* **Task brief**: Retype, exactly and with nothing added, the lines from the one showing "fisiologia: tecidos" through the final line of the material. Omit pictures.

* **Supplied records**:
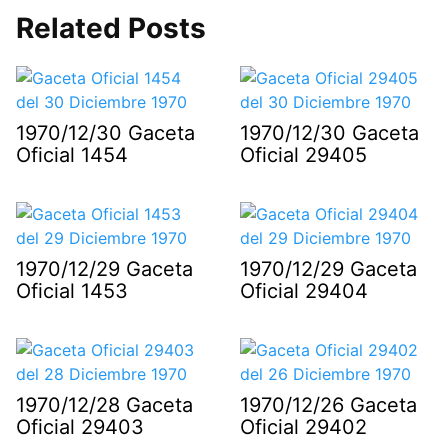
Related Posts
1970/12/30 Gaceta
1970/12/30 Gaceta
Oficial 1454
Oficial 29405
1970/12/29 Gaceta
1970/12/29 Gaceta
Oficial 1453
Oficial 29404
1970/12/28 Gaceta
1970/12/26 Gaceta
Oficial 29403
Oficial 29402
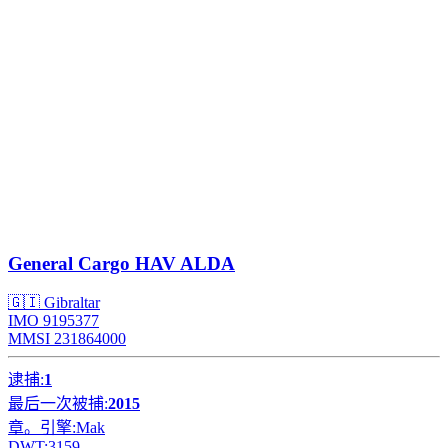
General Cargo
HAV ALDA
🇬🇮 Gibraltar
IMO 9195377
MMSI 231864000
逮捕:
1
最后一次被捕:
2015
章。引擎:
Mak
DWT:
3159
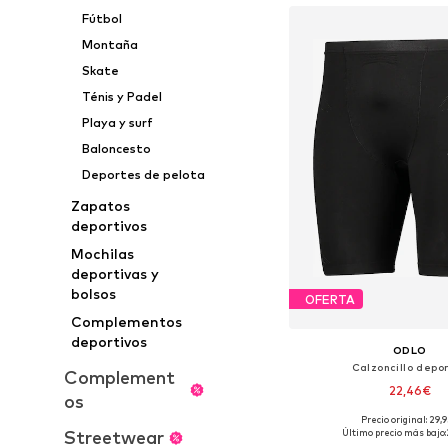
Fútbol
Montaña
Skate
Ténis y Padel
Playa y surf
Baloncesto
Deportes de pelota
Zapatos
deportivos
Mochilas
deportivas y
bolsos
OFERTA
Complementos
deportivos
ODLO
Calzoncillo depor
Complement
22,46€
os
Precio original: 29,
Tallas disponibles: S, 
Streetwear
Último precio más bajo:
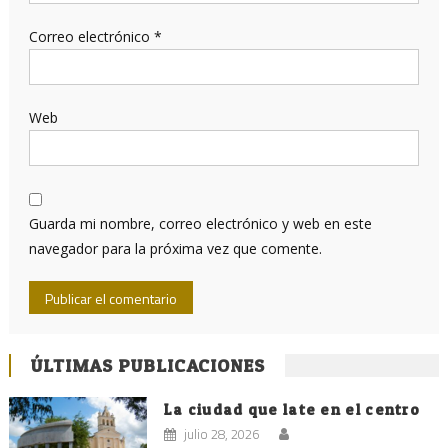
Correo electrónico
*
Web
Guarda mi nombre, correo electrónico y web en este
navegador para la próxima vez que comente.
ÚLTIMAS PUBLICACIONES
La ciudad que late en el centro
julio 28, 2026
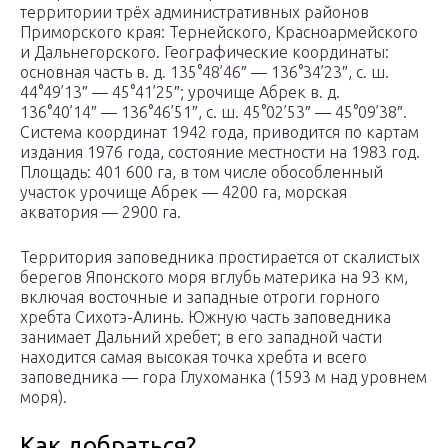
территории трёх административных районов
Приморского края: Тернейского, Красноармейского
и Дальнегорского. Географические координаты:
основная часть в. д. 135°48’46″ — 136°34’23″, с. ш.
44°49’13″ — 45°41’25″; урочище Абрек в. д.
136°40’14″ — 136°46’51″, с. ш. 45°02’53″ — 45°09’38″.
Система координат 1942 года, приводится по картам
издания 1976 года, состояние местности на 1983 год.
Площадь: 401 600 га, в том числе обособленный
участок урочище Абрек — 4200 га, морская
акватория — 2900 га.
Территория заповедника простирается от скалистых
берегов Японского моря вглубь материка на 93 км,
включая восточные и западные отроги горного
хребта Сихотэ-Алинь. Южную часть заповедника
занимает Дальний хребет; в его западной части
находится самая высокая точка хребта и всего
заповедника — гора Глухоманка (1593 м над уровнем
моря).
Как добраться?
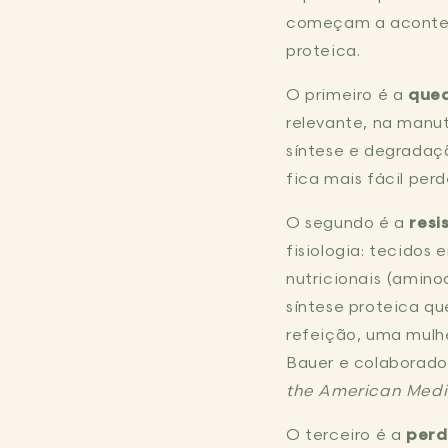
começam a acontec
proteica.
O primeiro é a
qued
relevante, na manut
síntese e degradaç
fica mais fácil per
O segundo é a
resi
fisiologia: tecidos
nutricionais (amino
síntese proteica q
refeição, uma mulh
Bauer e colaborado
the American Medic
O terceiro é a
perd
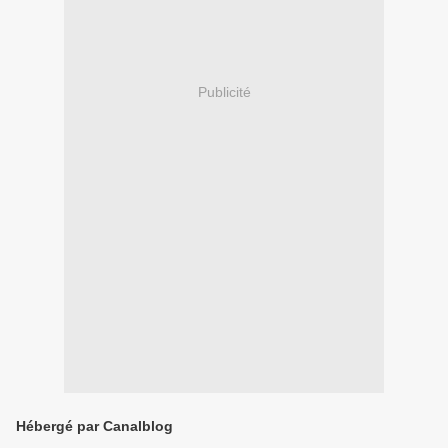
Publicité
Hébergé par Canalblog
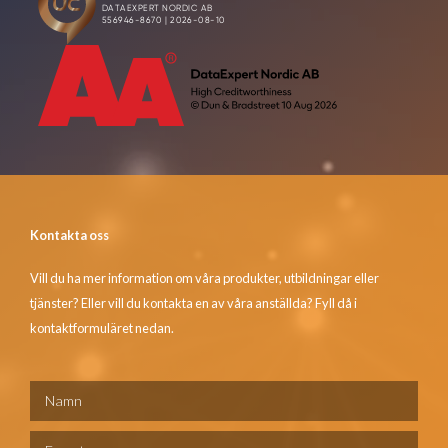
Kontakta oss
Vill du ha mer information om våra produkter, utbildningar eller
tjänster? Eller vill du kontakta en av våra anställda? Fyll då i
kontaktformuläret nedan.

* **Exercise result**:
fisiologia: tecidos
nutricionais (amino
síntese proteica q
refeição, uma mulh
Bauer e colaborado
the American Medic
O terceiro é a
perd
Publicité
Hébergé par Canalblog
Kontakta oss
Vill du ha mer information om våra produkter, utbildningar eller
tjänster? Eller vill du kontakta en av våra anställda? Fyll då i
kontaktformuläret nedan.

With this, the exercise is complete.